O Direito Comparado mostra que os países ainda divergem muito quando o assunto é legislação sobre lavagem de dinheiro, apesar dos anos de discurso a favor da uniformização dos mecanismos estatais de repressão a essa prática, afirma o advogado criminalista Juliano Breda.
Uma das principais vozes em defesa da advocacia no debate sobre a revisão da Lei de Lavagem brasileira, Breda analisou o tema em entrevista à série “Grandes Temas, Grandes Nomes do Direito”, na qual revista eletrônica Consultor Jurídico conversa com alguns dos principais nomes do Direito sobre os assuntos mais relevantes da atualidade.
Na visão do criminalista, apesar das cooperações entre os países sugerirem que há um consenso internacional em relação ao crime, na prática o debate sobre lavagem é mais complexo do que se pensa e comporta múltiplas abordagens, funcionando quase como um subsistema no Direito Penal.

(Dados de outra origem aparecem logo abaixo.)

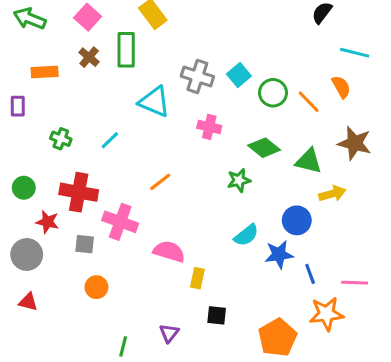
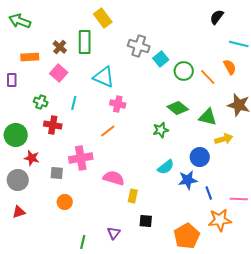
pink square: (88, 17) -> (59, 73), moved
gray cross: (197, 76) -> (139, 46), moved
pink cross: (209, 127) -> (118, 104), moved
cyan line: (110, 140) -> (74, 103), turned -32
green circle: (24, 188) -> (16, 135), size x1.5
red cross: (79, 192) -> (53, 125), moved, size x0.7
pink cross: (120, 222) -> (81, 158), turned -30
red triangle: (28, 302) -> (19, 212), turned -32

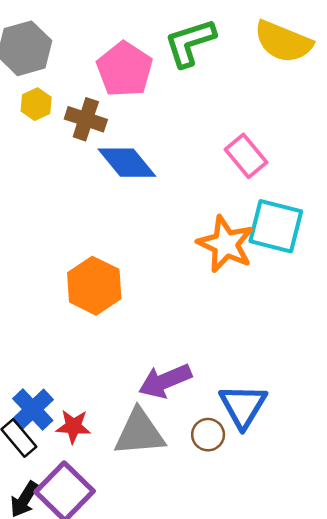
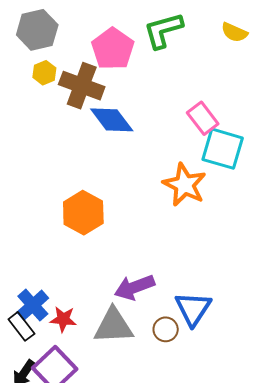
yellow semicircle: (283, 42) -> (234, 32), size x0.6
brown cross: (86, 119) -> (82, 86), size x1.4
cyan square: (276, 226) -> (223, 149), moved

Nesse cenário, as grandes discussões passam hoje por um aspecto considerado muito sensível pelos especialistas: os chamados crimes de mero recebimento ou utilização dos valores ilícitos. Segundo Breda, países como a Alemanha e os Estados Unidos punem qualquer hipótese de recebimento e utilização de valores com proveniência ilícita, caso a pessoa envolvida tenha conhecimento dessa situação.
“E isso tanto em relação ao autor do fato principal, naquilo que é chamado de autolavagem, quanto em relação a um terceiro que tenha conhecimento da origem criminosa dos recursos”, completou o advogado.
Já no Brasil a doutrina não admite — e a jurisprudência vai pelo mesmo caminho — a criminalização do mero recebimento ou da utilização de bens, direitos ou valores provenientes de uma infração penal antecedente.
“O entendimento unânime da doutrina mais relevante brasileira, e também dos nossos tribunais, é de que a utilização para efeitos econômicos ou financeiros dos tais bens, direitos ou valores provenientes da infração criminosa não abarcaria as condutas do dia a dia, isto é, as chamadas ações cotidianas de utilização de recursos para pagamento de despesas.”
Isso porque, explicou Breda, tais ações configurariam a mera fruição do proveito do crime, “já desvalorada pelo legislador nas sanções cominadas à infração penal antecedente”.
Abordagens tão distintas mostram que ainda há muita assimetria nos modelos de resposta dos Estados ao fenômeno da lavagem de dinheiro também no que diz respeito à forma de punição da autolavagem — ou seja, a prática de atos de lavagem de dinheiro cometidos pelo próprio autor da infração penal antecedente.
E, nesse aspecto, as abordagens podem ser resumidas em dois tipos. “Na Alemanha e nos Estados Unidos, a punição se dirige, no primeiro momento, à simples utilização e transferência de valores”. No Brasil, ao contrário, o legislador exigirá a prática de ações mais complexas, que coloquem em risco a administração da Justiça, como a ocultação e a dissimulação da origem, do destino ou das características essenciais do produto da infração antecedente, concluiu Breda.